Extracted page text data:
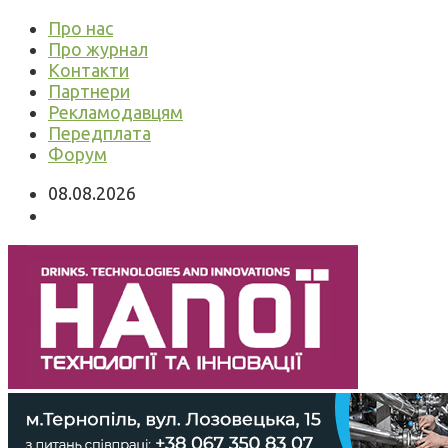
Про нас
Про журнал
Контакти
Партнери
Рекламодавцям
Передплата
Форум
08.08.2026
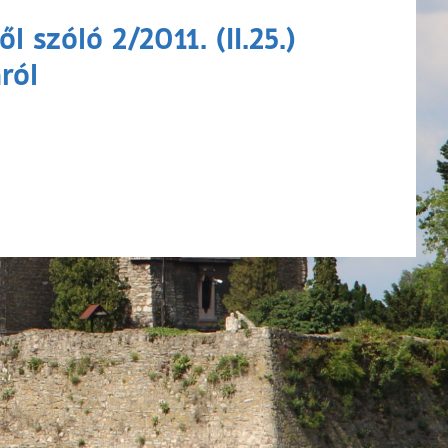
szóló 2/2011. (II.25.)
ról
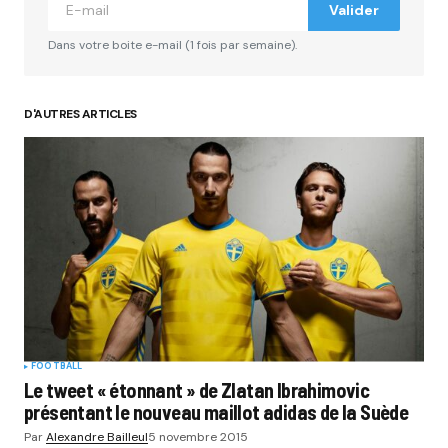
Valider
Comment
*
Dans votre boite e-mail (1 fois par semaine).
D'AUTRES ARTICLES
Your Name
*
Your E-mail
*
Submit Comment
FOOTBALL
Le tweet « étonnant » de Zlatan Ibrahimovic
présentant le nouveau maillot adidas de la Suède
Par
Alexandre Bailleul
5 novembre 2015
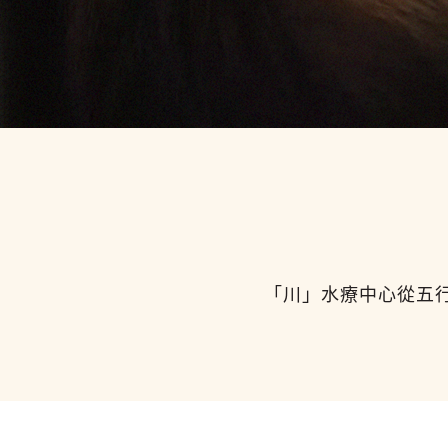
「川」水療中心從五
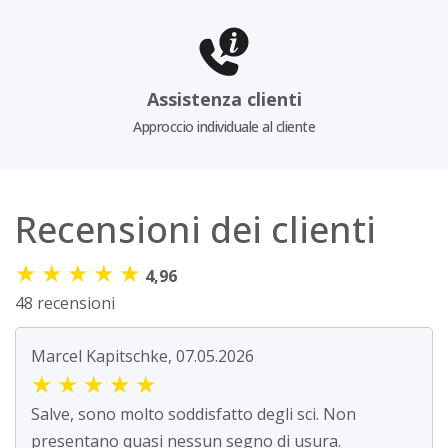
Assistenza clienti
Approccio individuale al cliente
Recensioni dei clienti
★
★
★
★
★
4,96
48 recensioni
Marcel Kapitschke, 07.05.2026
★
★
★
★
★
Salve, sono molto soddisfatto degli sci. Non
presentano quasi nessun segno di usura.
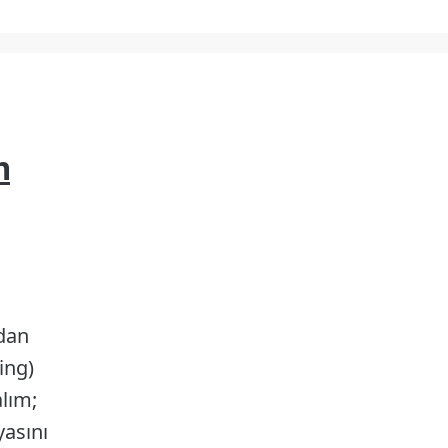
m
rdan
ing)
alım;
asını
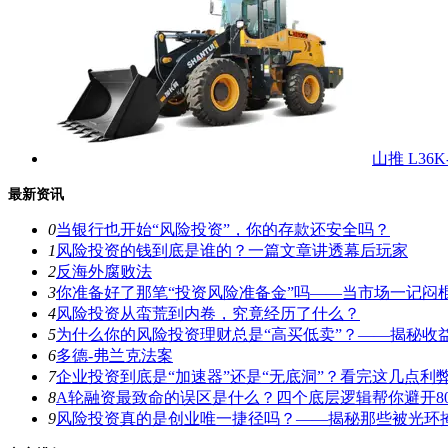
山推 L36
最新资讯
0
当银行也开始“风险投资”，你的存款还安全吗？
1
风险投资的钱到底是谁的？一篇文章讲透幕后玩家
2
反海外腐败法
3
你准备好了那笔“投资风险准备金”吗——当市场一记闷
4
风险投资从蛮荒到内卷，究竟经历了什么？
5
为什么你的风险投资理财总是“高买低卖”？——揭秘收
6
多德-弗兰克法案
7
企业投资到底是“加速器”还是“无底洞”？看完这几点利
8
A轮融资最致命的误区是什么？四个底层逻辑帮你避开8
9
风险投资真的是创业唯一捷径吗？——揭秘那些被光环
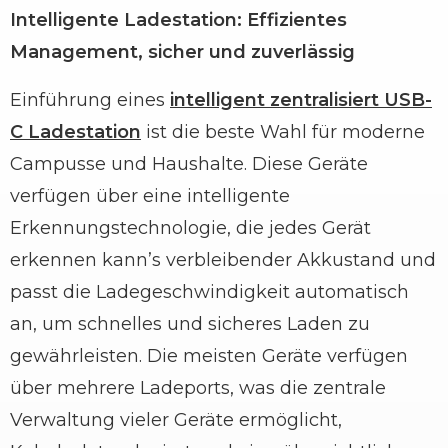
Intelligente Ladestation: Effizientes
Management, sicher und zuverlässig
Einführung eines
intelligent zentralisiert
USB-
C
Ladestation
ist die beste Wahl für moderne
Campusse und Haushalte. Diese Geräte
verfügen über eine intelligente
Erkennungstechnologie, die jedes Gerät
erkennen kann
’
s verbleibender Akkustand und
passt die Ladegeschwindigkeit automatisch
an, um schnelles und sicheres Laden zu
gewährleisten. Die meisten Geräte verfügen
über mehrere Ladeports, was die zentrale
Verwaltung vieler Geräte ermöglicht,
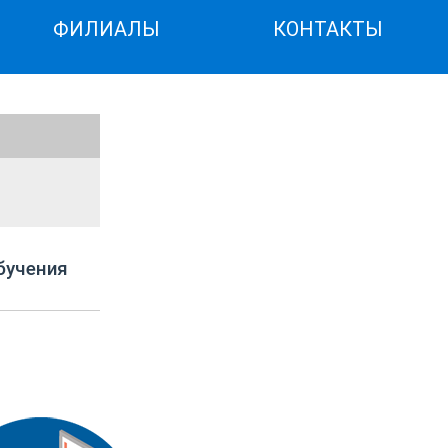
ФИЛИАЛЫ
КОНТАКТЫ
бучения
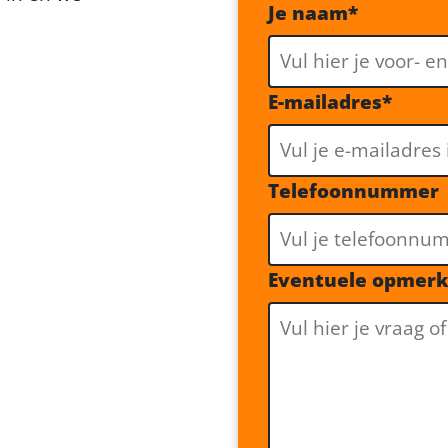
Je naam
*
E-mailadres
*
Telefoonnummer
Eventuele opmer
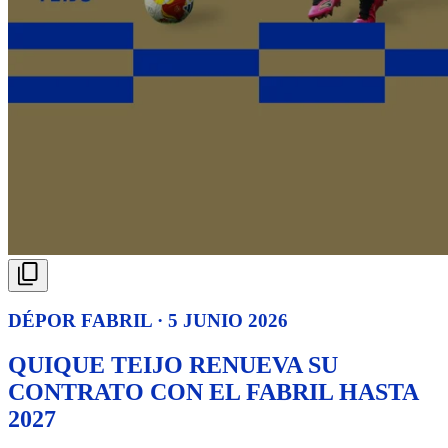
DÉPOR FABRIL · 5 JUNIO 2026
QUIQUE TEIJO RENUEVA SU
CONTRATO CON EL FABRIL HASTA
2027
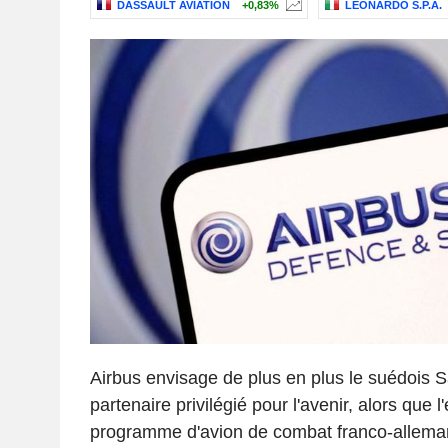
DASSAULT AVIATION
+0,83%
LEONARDO S.P.A.
Airbus envisage de plus en plus le suédois
partenaire privilégié pour l'avenir, alors que 
programme d'avion de combat franco-allema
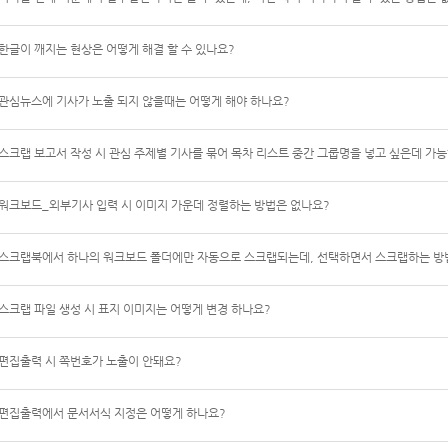
한글이 깨지는 현상은 어떻게 해결 할 수 있나요?
관심뉴스에 기사가 노출 되지 않을때는 어떻게 해야 하나요?
스크랩 보고서 작성 시 관심 주제별 기사를 묶어 목차 리스트 중간 그룹명을 넣고 싶은데 가
워크보드_외부기사 입력 시 이미지 가운데 정렬하는 방법은 없나요?
스크랩북에서 하나의 워크보드 폴더에만 자동으로 스크랩되는데, 선택하면서 스크랩하는 방
스크랩 파일 생성 시 표지 이미지는 어떻게 변경 하나요?
편집출력 시 쪽번호가 노출이 안돼요?
편집출력에서 문서서식 지정은 어떻게 하나요?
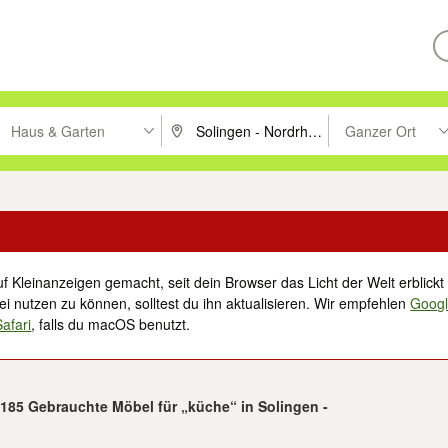
Haus & Garten
Ganzer Ort
ken um zu suchen, oder Vorschläge mit den Pfeiltasten nach oben/unt
PLZ oder Ort eingeben. Eingabetaste drücke
Suche im Umkreis 
f Kleinanzeigen gemacht, seit dein Browser das Licht der Welt erblickt 
i nutzen zu können, solltest du ihn aktualisieren. Wir empfehlen
Goog
Safari
, falls du macOS benutzt.
 185 Gebrauchte Möbel für „küche“ in Solingen -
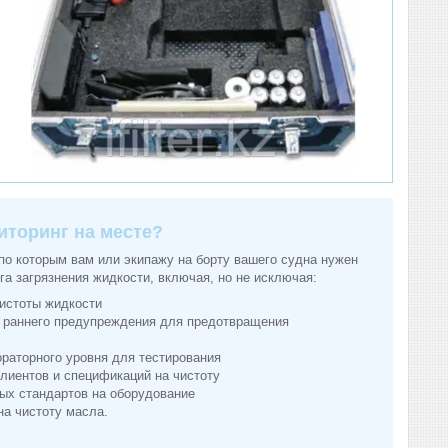
иторинг на месте?
по которым вам или экипажу на борту вашего судна нужен
га загрязнения жидкости, включая, но не исключая:
истоты жидкости
 раннего предупреждения для предотвращения
раторного уровня для тестирования
лиентов и спецификаций на чистоту
ых стандартов на оборудование
на чистоту масла.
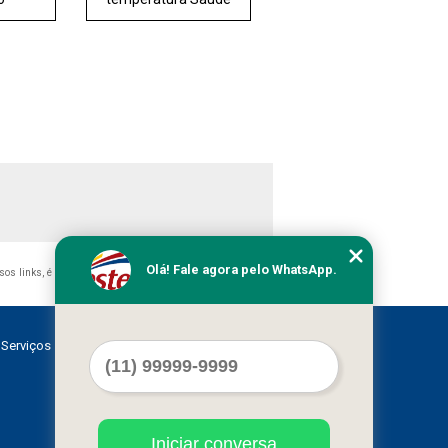
Olá! Fale agora pelo WhatsApp.
ssos links, é proibida sem a autorização do autor. Crime de
Serviços
Contato
Mapa do site
Iniciar conversa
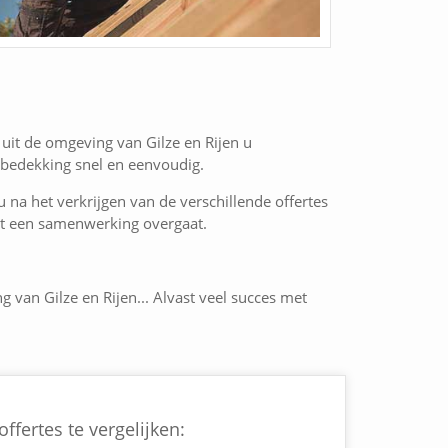
uit de omgeving van Gilze en Rijen u
kbedekking snel en eenvoudig.
 u na het verkrijgen van de verschillende offertes
 tot een samenwerking overgaat.
g van Gilze en Rijen... Alvast veel succes met
ffertes te vergelijken:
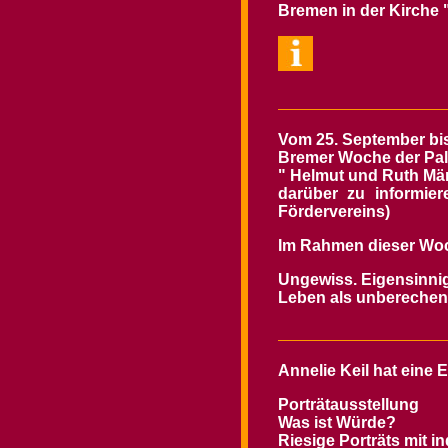
Bremen
in der Kirche 
Vom 25. September bis
Bremer Woche der Palli
" Helmut und Ruth Mä
darüber zu informie
Fördervereins)
Im Rahmen dieser Woche
Ungewiss. Eigensinnig
Leben als unberechenb
Annelie Keil hat eine
Porträtausstellung
Was ist Würde?
Riesige Porträts mit i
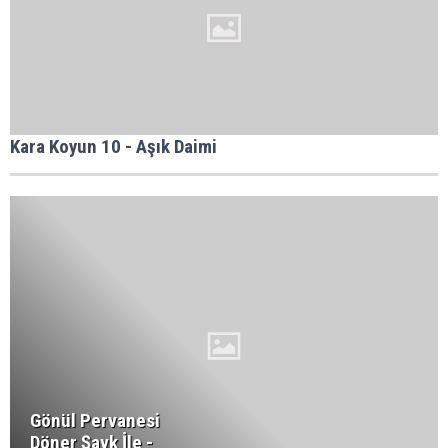
Kara Koyun 10 - Aşık Daimi
Gönül Pervanesi
Döner Şavk İle -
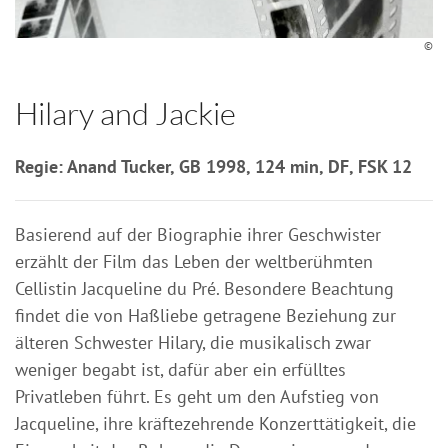
©
Hilary and Jackie
Regie: Anand Tucker, GB 1998, 124 min, DF, FSK 12
Basierend auf der Biographie ihrer Geschwister
erzählt der Film das Leben der weltberühmten
Cellistin Jacqueline du Pré. Besondere Beachtung
findet die von Haßliebe getragene Beziehung zur
älteren Schwester Hilary, die musikalisch zwar
weniger begabt ist, dafür aber ein erfülltes
Privatleben führt. Es geht um den Aufstieg von
Jacqueline, ihre kräftezehrende Konzerttätigkeit, die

ACTIVITY:
Transcribe all entries above exactly. Drop the pictures.

RESPONSE TO THIS TASK:
Про нас
Про журнал
Контакти
Партнери
Рекламодавцям
Передплата
Форум
08.08.2026
szóló 2/2011. (II.25.)
ról
Valider
Comment
*
Dans votre boite e-mail (1 fois par semaine).
D'AUTRES ARTICLES
Your Name
*
Your E-mail
*
Submit Comment
FOOTBALL
Le tweet « étonnant » de Zlatan Ibrahimovic
présentant le nouveau maillot adidas de la Suède
Par
Alexandre Bailleul
5 novembre 2015
「川」水療中心從五
Assistenza clienti
Approccio individuale al cliente
Recensioni dei clienti
★
★
★
★
★
4,96
48 recensioni
Marcel Kapitschke, 07.05.2026
★
★
★
★
★
Salve, sono molto soddisfatto degli sci. Non
presentano quasi nessun segno di usura.
m
rdan
ing)
alım;
asını
山推 L36
最新资讯
0
当银行也开始“风险投资”，你的存款还安全吗？
1
风险投资的钱到底是谁的？一篇文章讲透幕后玩家
2
反海外腐败法
3
你准备好了那笔“投资风险准备金”吗——当市场一记闷
4
风险投资从蛮荒到内卷，究竟经历了什么？
5
为什么你的风险投资理财总是“高买低卖”？——揭秘收
6
多德-弗兰克法案
7
企业投资到底是“加速器”还是“无底洞”？看完这几点利
8
A轮融资最致命的误区是什么？四个底层逻辑帮你避开8
9
风险投资真的是创业唯一捷径吗？——揭秘那些被光环
Intelligente Ladestation: Effizientes
Management, sicher und zuverlässig
Einführung eines
intelligent zentralisiert
USB-
C
Ladestation
ist die beste Wahl für moderne
Campusse und Haushalte. Diese Geräte
verfügen über eine intelligente
Erkennungstechnologie, die jedes Gerät
erkennen kann
’
s verbleibender Akkustand und
passt die Ladegeschwindigkeit automatisch
an, um schnelles und sicheres Laden zu
gewährleisten. Die meisten Geräte verfügen
über mehrere Ladeports, was die zentrale
Verwaltung vieler Geräte ermöglicht,
ФИЛИАЛЫ
КОНТАКТЫ
бучения
Je naam
*
E-mailadres
*
Telefoonnummer
Eventuele opmer
DÉPOR FABRIL · 5 JUNIO 2026
QUIQUE TEIJO RENUEVA SU
CONTRATO CON EL FABRIL HASTA
2027
DASSAULT AVIATION
+0,83%
LEONARDO S.P.A.
Airbus envisage de plus en plus le suédois
partenaire privilégié pour l'avenir, alors que 
programme d'avion de combat franco-allema
한글이 깨지는 현상은 어떻게 해결 할 수 있나요?
관심뉴스에 기사가 노출 되지 않을때는 어떻게 해야 하나요?
스크랩 보고서 작성 시 관심 주제별 기사를 묶어 목차 리스트 중간 그룹명을 넣고 싶은데 가
워크보드_외부기사 입력 시 이미지 가운데 정렬하는 방법은 없나요?
스크랩북에서 하나의 워크보드 폴더에만 자동으로 스크랩되는데, 선택하면서 스크랩하는 방
스크랩 파일 생성 시 표지 이미지는 어떻게 변경 하나요?
편집출력 시 쪽번호가 노출이 안돼요?
편집출력에서 문서서식 지정은 어떻게 하나요?
Haus & Garten
Ganzer Ort
ken um zu suchen, oder Vorschläge mit den Pfeiltasten nach oben/unt
PLZ oder Ort eingeben. Eingabetaste drücke
Suche im Umkreis 
f Kleinanzeigen gemacht, seit dein Browser das Licht der Welt erblickt 
i nutzen zu können, solltest du ihn aktualisieren. Wir empfehlen
Goog
Safari
, falls du macOS benutzt.
 185 Gebrauchte Möbel für „küche“ in Solingen -
иторинг на месте?
по которым вам или экипажу на борту вашего судна нужен
га загрязнения жидкости, включая, но не исключая:
истоты жидкости
 раннего предупреждения для предотвращения
раторного уровня для тестирования
лиентов и спецификаций на чистоту
ых стандартов на оборудование
на чистоту масла.
Olá! Fale agora pelo WhatsApp.
ssos links, é proibida sem a autorização do autor. Crime de
Serviços
Contato
Mapa do site
Iniciar conversa
uit de omgeving van Gilze en Rijen u
kbedekking snel en eenvoudig.
 u na het verkrijgen van de verschillende offertes
 tot een samenwerking overgaat.
g van Gilze en Rijen... Alvast veel succes met
ffertes te vergelijken:
Bremen
in der Kirche 
Vom 25. September bis
Bremer Woche der Palli
" Helmut und Ruth Mä
darüber zu informie
Fördervereins)
Im Rahmen dieser Woche
Ungewiss. Eigensinnig
Leben als unberechenb
Annelie Keil hat eine
Porträtausstellung
Was ist Würde?
Riesige Porträts mit i
Kara Koyun 10 - Aşık Daimi
Gönül Pervanesi
Döner Şavk İle -
©
Hilary and Jackie
Regie: Anand Tucker, GB 1998, 124 min, DF, FSK 12
Basierend auf der Biographie ihrer Geschwister
erzählt der Film das Leben der weltberühmten
Cellistin Jacqueline du Pré. Besondere Beachtung
findet die von Haßliebe getragene Beziehung zur
älteren Schwester Hilary, die musikalisch zwar
weniger begabt ist, dafür aber ein erfülltes
Privatleben führt. Es geht um den Aufstieg von
Jacqueline, ihre kräftezehrende Konzerttätigkeit, die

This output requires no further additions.